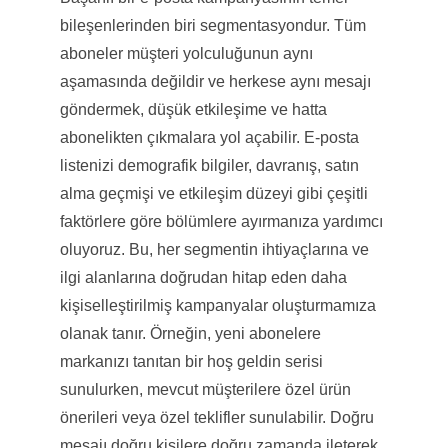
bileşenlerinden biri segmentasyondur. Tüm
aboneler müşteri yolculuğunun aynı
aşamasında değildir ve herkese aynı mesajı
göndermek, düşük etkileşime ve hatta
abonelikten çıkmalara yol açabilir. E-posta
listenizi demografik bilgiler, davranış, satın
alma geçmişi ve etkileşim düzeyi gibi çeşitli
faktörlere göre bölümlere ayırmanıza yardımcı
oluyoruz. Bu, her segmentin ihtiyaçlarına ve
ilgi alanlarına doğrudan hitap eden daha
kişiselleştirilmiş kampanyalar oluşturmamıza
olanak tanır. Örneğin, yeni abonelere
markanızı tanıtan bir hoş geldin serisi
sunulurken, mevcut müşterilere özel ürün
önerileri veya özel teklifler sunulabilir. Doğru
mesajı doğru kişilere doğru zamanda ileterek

---

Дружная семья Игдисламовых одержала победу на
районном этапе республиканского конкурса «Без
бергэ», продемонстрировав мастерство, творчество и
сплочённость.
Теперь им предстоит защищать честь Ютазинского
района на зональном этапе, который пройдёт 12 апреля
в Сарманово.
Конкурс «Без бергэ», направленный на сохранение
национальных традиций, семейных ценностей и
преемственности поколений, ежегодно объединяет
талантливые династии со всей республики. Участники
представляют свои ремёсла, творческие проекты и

▸ Instructions for the task
Copy whichever lines in the listing above contain the word "aynı".

▸ Response box
aboneler müşteri yolculuğunun aynı
aşamasında değildir ve herkese aynı mesajı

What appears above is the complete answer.